Abstract P376: Impact of Selected Differences Between Automated versus Conventional Office Blood Pressure and Adherence on the Prevalence of SPRINT Eligibility in Korean Population

Hypertension ◽  
2017 ◽  
Vol 70 (suppl_1) ◽  
Author(s):  
Jinho Shin ◽  
Sung-Il Choi ◽  
Sungha Park ◽  
Ki Chul Sung ◽  
Kwang-il Kim ◽  
...  
Keyword(s):  
Blood Pressure ◽  
Health Insurance ◽  
General Population ◽  
Risk Stratification ◽  
Risk Groups ◽  
National Sample ◽  
Intervention Trial ◽  
Korean National Health Insurance ◽  
Stratification System ◽  
Risk Stratification System

Background: For the applicability of Systolic Blood Pressure (BP) Intervention Trial (SPRINT) is controversial due to regional cardiovascular (CV) risk stratification system, AHM adherence, and the automated office BP (AOBP) methodology.

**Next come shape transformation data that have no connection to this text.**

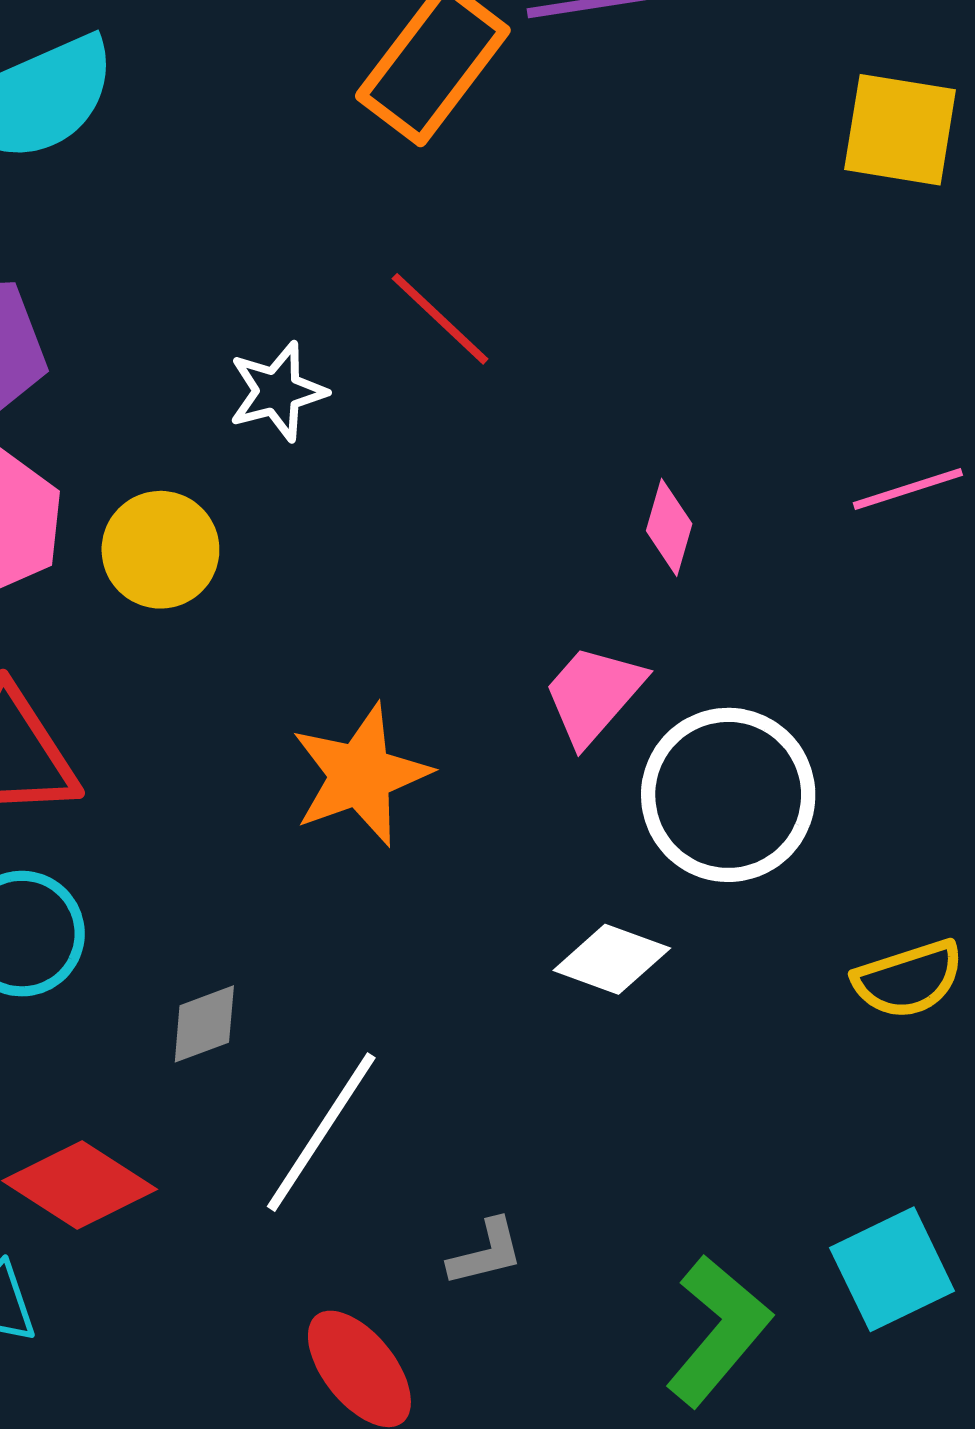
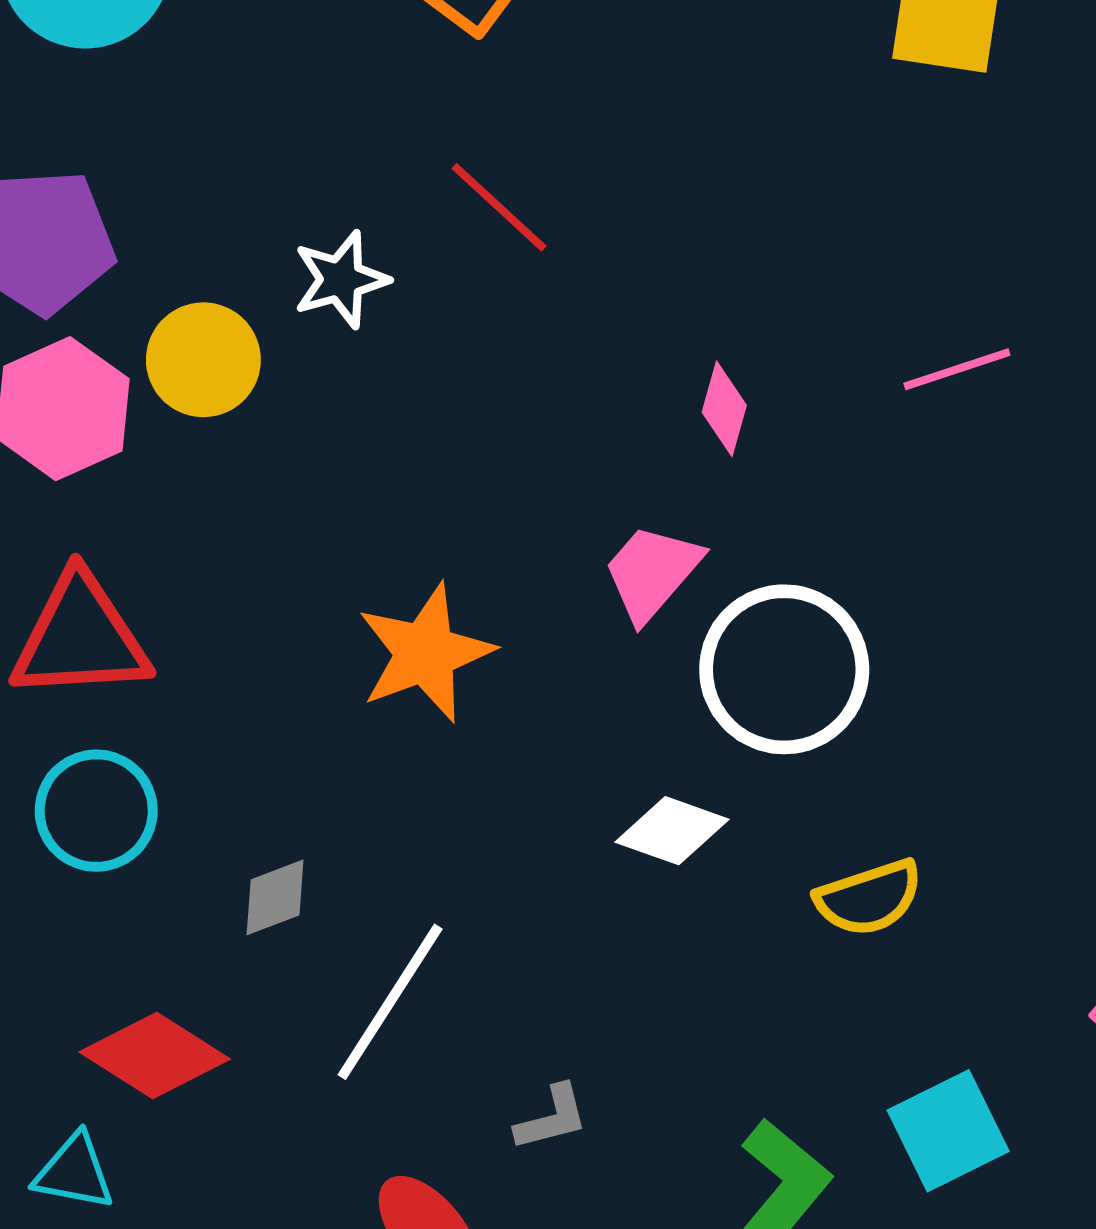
yellow circle: (160, 550) -> (203, 360), moved
yellow semicircle: (908, 979) -> (869, 898), moved

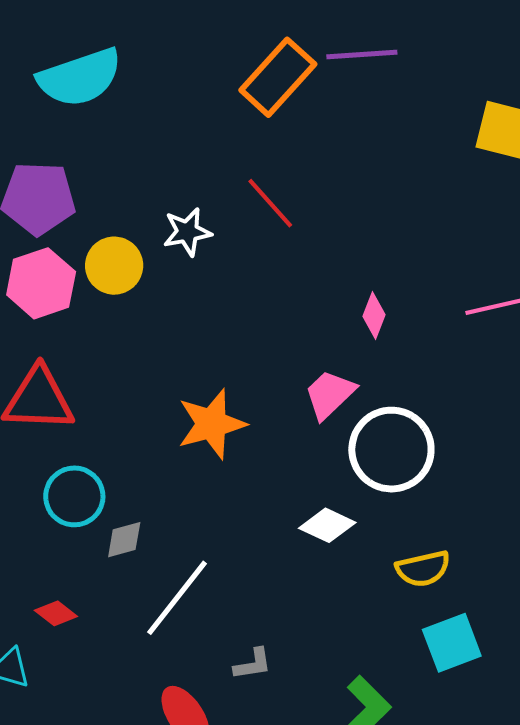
cyan circle: (96, 811) -> (74, 496), moved
red diamond: (155, 1055) -> (56, 613), size x0.6
cyan square: (948, 1131) -> (452, 643), moved

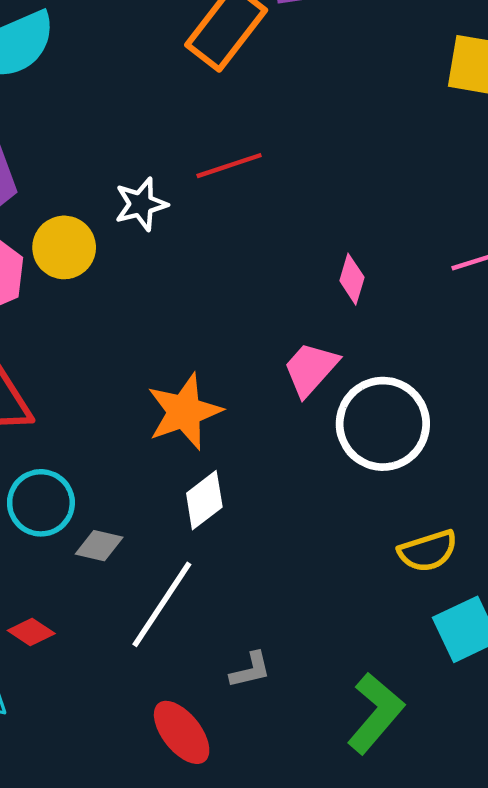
red line: (270, 203) -> (229, 166), turned -62
white diamond: (327, 525) -> (204, 500), moved, turned -58
gray diamond: (124, 540) -> (99, 546), turned 33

Method: General population aged 30 or more (n=205282) and 55208 hypertension subject in Korean National Health Insurance Service - National Sample Cohort (NHIS-NSC) 2010 data were analyzed. Three BP criteria 1, 2, and 3 according to the selected difference between office BP and AOBP of 0 mmHg, 5 mmHg, and 10 mmHg, respectively. Also according to the risk groups and adherence status, prevalence of SPRINT eligible subjects were investigated. Results: SPRINT eligibility subjects were observed in 6.5[6.4~6.7]% vs 5.6[5.5~5.7]% in the general population 15.9[15.7~16.0]% vs 14.8[14.7~15.0]% in hypertension patients by KSH vs. FRS, respectively ([ ], 95% confidence interval). According to BP criteria 1 to 3, SPRINT eligibilities by KSH were different significantly in the general population (6.5[6.4~6.7]%, 4.0[3.9~4.1]%, and 2.7[2.6~2.7]%, respectively) and in hypertension patients (15.9[15.7~16.0]%, 11.8[11.7~12.0]%, and 9.9[9.8~10.0]%, respectively). When the SPRINT eligibility was allowed only in PDC >= 300 days per year in hypertension patients, the prevalence according to the BP criteria 1 to 3 were 8.0[7.7~8.2]%, 5.4[4.3~4.7]%, and 4.1[3.9~4.2]%, respectively by KSH and 8.1[7.8~8.3]%, 5.7[5.5~5.9]%, and 4.4[4.3~4.6]%, respectively by FRS. Conclusion: SPRINT eligibility can be markedly differed not by the risk stratification systems but by the application of AOBP to conventional office BP and adherence.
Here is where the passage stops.